Podemos ha comprobado que en lo que creía ser su casa han ido ganando terreno los extraños. Un largo proceso desde su fundación, aunque en su caso muchos de los intrusos procedan de sus propias filas. No sabemos lo que harán, si se resignarán a compartir habitaciones o elegirán el repliegue y se irán a la calle.
Si las decisiones humanas se tomaran de manera exclusivamente racional, el desenlace sería evidente: los dos ganan con la unión, ambos pierden con la división. Mayor pérdida, seguramente, para Podemos: ni Irene Montero ni Jone Belarra tienen el tirón electoral de Yolanda Díaz.

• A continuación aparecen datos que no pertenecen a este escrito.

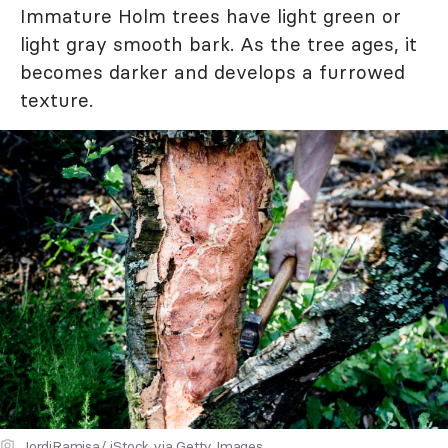
Immature Holm trees have light green or
light gray smooth bark. As the tree ages, it
becomes darker and develops a furrowed
texture.
JordiRamisa/ iStock via Getty Images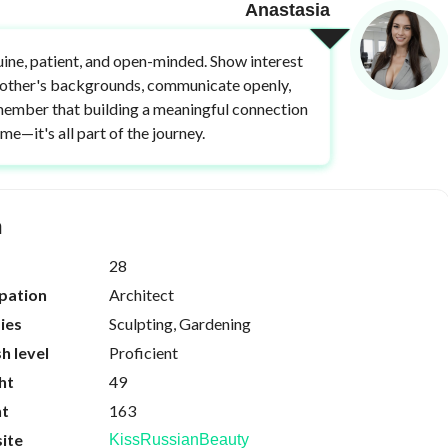
Anastasia
ine, patient, and open-minded. Show interest
 other's backgrounds, communicate openly,
ember that building a meaningful connection
ime—it's all part of the journey.
n
28
pation
Architect
ies
Sculpting, Gardening
sh level
Proficient
ht
49
ht
163
ite
KissRussianBeauty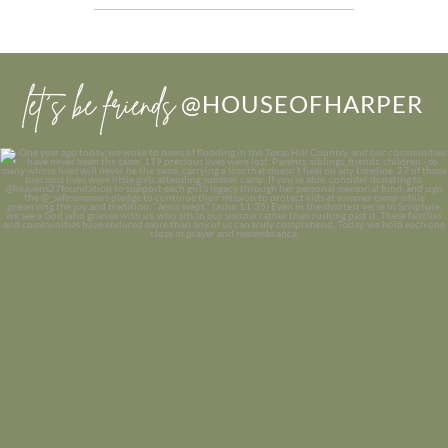
let’s be friends
@HOUSEOFHARPER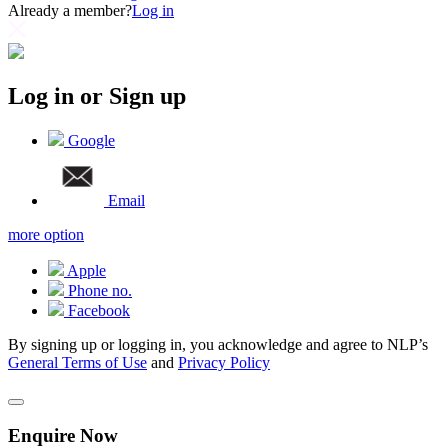
Already a member?
Log in
Log in or Sign up
Google
Email
more option
Apple
Phone no.
Facebook
By signing up or logging in, you acknowledge and agree to NLP’s
General Terms of Use
and
Privacy Policy
Enquire Now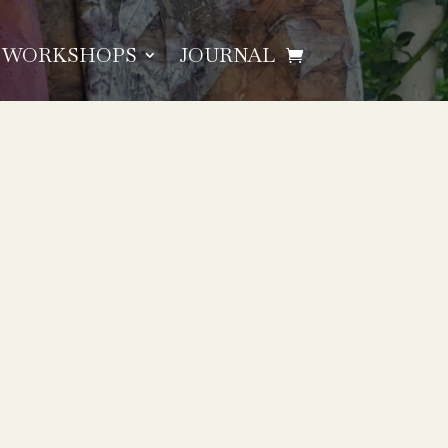
WORKSHOPS
JOURNAL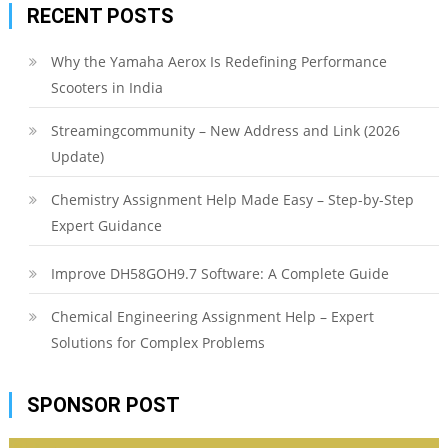
RECENT POSTS
Why the Yamaha Aerox Is Redefining Performance
Scooters in India
Streamingcommunity – New Address and Link (2026
Update)
Chemistry Assignment Help Made Easy – Step-by-Step
Expert Guidance
Improve DH58GOH9.7 Software: A Complete Guide
Chemical Engineering Assignment Help – Expert
Solutions for Complex Problems
SPONSOR POST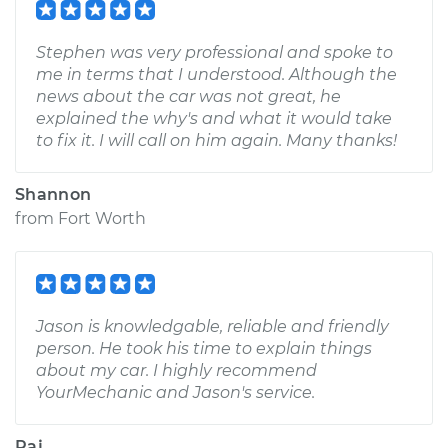
Stephen was very professional and spoke to
me in terms that I understood. Although the
news about the car was not great, he
explained the why's and what it would take
to fix it. I will call on him again. Many thanks!
Shannon
from
Fort Worth
Jason is knowledgable, reliable and friendly
person. He took his time to explain things
about my car. I highly recommend
YourMechanic and Jason's service.
Raj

Pero no se pueden obviar otras cuestiones. Las emociones y las convicciones también entran en juego. Pesa la sensación de que han invadido tu territorio, de que te arrinconan, de que todos se unen contra ti para arrebatarte lo tuyo… O el vértigo de formar parte de una alianza que no diriges, que queda en manos que consideras tibias, para colmo. O la tentación épica de imaginarse manteniendo firme el estandarte revolucionario frente a la dejación de los reformistas. Los únicos, en solitario.
Así que no hay nada escrito, me temo. Tras las municipales y autonómicas sacarán cuentas los unos y los otros. La izquierda de la izquierda sabe diseñar sus propios fracasos. Es muy capaz de ponerse zancadillas ella sola, manteniendo -eso sí- la cabeza y el puño bien altos.